Выходной дядька чаще всего тратил на домино или пивнушку, но случалось, они с Ромкой шли куда-то гулять. Всегда за город, вдоль реки. В одной прибрежной роще они наткнулись на искалеченное дерево. Несколько лет назад кто-то накинул на ствол железный трос, пытался его повалить. Трос оборвался и с годами врос в дерево. Оно накренилось, с одного боку обнажился корень. Ветви были слабыми и листва жухлой, вся сила ушла на борьбу с тросом. Дядька провел рукой по шершавой коре:

– Глянь, оно живет. Издалека не отличить его от других.

Ромка смотрел на прогрызенный стальным тросом участок дерева. В душе что-то нервно клокотало, подкатывала тошнота. На другой день он отыскал в сарае молоток и зубило, пришел с ними к дереву. Многожильный трос не поддавался. Как дерево устояло, перебороло его? Зубило по крупицам распарывало волокна троса, руки ломило от работы. Ромка не жалел себя, твердил, мысленно повторяя: «Ему было еще больнее, а оно не сдалось, победило». Под конец зубило стало уходить в мягкую древесную породу, но срезать удавку надо было полностью. Перерубленная петля ослабла, однако не отпала. Дерево вживило удавку в себя, не в силах сразу отторгнуть.

Роман помнил все это до тех пор, пока его мучили по ночам кошмары. Потом память сгладила воспоминания, и уютный дядькин дом стал казаться обыденным. Фронтовая судьба закинула Романа сюда неспроста. Он понял это сегодня на рассвете, когда всмотрелся в рощу, где теперь ревут танки. Она похожа на ту, и, случись минутка затишья, Роман поищет передавленное тросом дерево, пока рощу не разнесли в щепки. Он найдет дядькин дом и уже никогда не потеряет связи с ним. Даже война не помешает ему, и, если дядька выехал из Города, отправившись в эвакуацию, Роман все равно будет искать его. А когда они встретятся, возможно, Роман не будет винить себя за редкие письма дядьке и его жене, за годы, что не появлялся в приютившем его доме.

Роман торопливо собирал «светку». Все в ее механизме смазано, все плавно ходит и становится на свои места.

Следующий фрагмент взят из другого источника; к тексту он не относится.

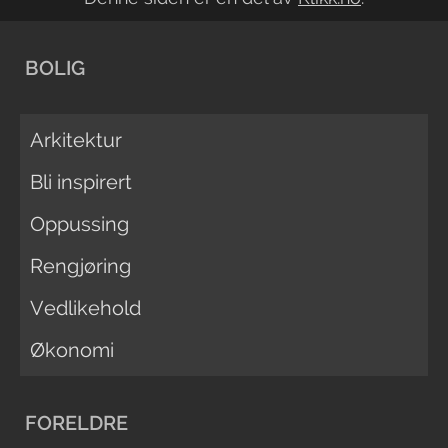
BOLIG
Arkitektur
Bli inspirert
Oppussing
Rengjøring
Vedlikehold
Økonomi
FORELDRE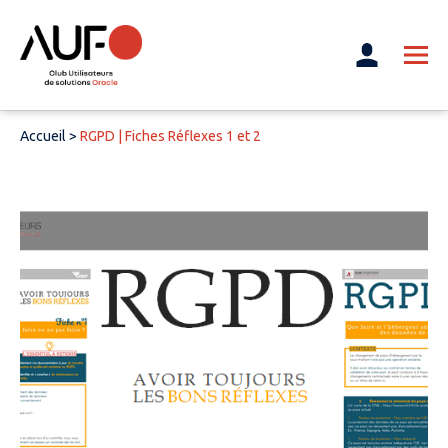
Accueil
>
RGPD | Fiches Réflexes 1 et 2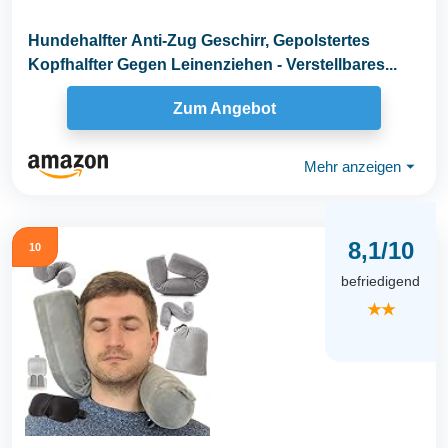
Hundehalfter Anti-Zug Geschirr, Gepolstertes
Kopfhalfter Gegen Leinenziehen - Verstellbares...
Zum Angebot
Mehr anzeigen
⏷
8,1/10
10
befriedigend
★★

Все-таки капризная она штука. Не дай бог заест или откажет. Лямзин, если увидит, с потрохами слямзает.

Танки в рощице зашевелились. Забегали взводные, подавая команды. Роман дернул затвором, спустил курок. Все работало.

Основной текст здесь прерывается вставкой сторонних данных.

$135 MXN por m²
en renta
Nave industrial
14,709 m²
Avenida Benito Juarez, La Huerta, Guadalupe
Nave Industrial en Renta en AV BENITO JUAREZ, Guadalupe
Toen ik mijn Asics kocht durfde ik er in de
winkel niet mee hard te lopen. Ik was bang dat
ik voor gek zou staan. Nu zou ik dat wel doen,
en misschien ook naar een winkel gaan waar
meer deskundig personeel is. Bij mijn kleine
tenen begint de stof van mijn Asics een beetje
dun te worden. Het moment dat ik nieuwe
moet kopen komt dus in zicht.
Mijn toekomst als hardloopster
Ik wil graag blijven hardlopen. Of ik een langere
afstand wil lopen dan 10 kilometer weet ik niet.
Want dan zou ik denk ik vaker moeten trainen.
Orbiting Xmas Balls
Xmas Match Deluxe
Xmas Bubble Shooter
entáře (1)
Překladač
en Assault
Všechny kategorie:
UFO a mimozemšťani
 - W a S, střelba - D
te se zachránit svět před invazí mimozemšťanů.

Малыш Вилли вытряхнул песок из каски, застегнул ремешок у подбородка. Под подошвой его новенького трофейного сапога звенели желтобокие гильзы с окатанными головками. Пули из этих гильз вчера вечером летели, метясь в сердце Малыша. Сейчас он добавит к советским гильзам своих, свеженьких, хочется верить, что не все его пули улетят впустую. День сегодня будет жаркий: самое утро, а уже так смалит. Ствол еще не стрелял, но раскалился на солнце.

Из-за увала выросла высокая башня, пушка ее тут же выстрелила, даже не целясь. Снаряд прошуршал над окопами, утонул в саду между двух сарайчиков. По высунувшейся башне разом ответила пара немецких самоходок, из зарослей сада заговорила замаскированная батарея. Слева и справа от гигантской башни выскочили танки порезвее, заюлили вниз по склону. В десятке метров перед глазами Вилли рванул раскаленный песок. Он отшатнулся, с головой ушел на дно ячейки. По лицу успело больно стегануть. Вилли ошарашенно ощупал его, облапил вспотевшую шею, посмотрел на руки – крови на ладонях не было. Ударила волна, состоявшая из перегоревшего выстрела и песка.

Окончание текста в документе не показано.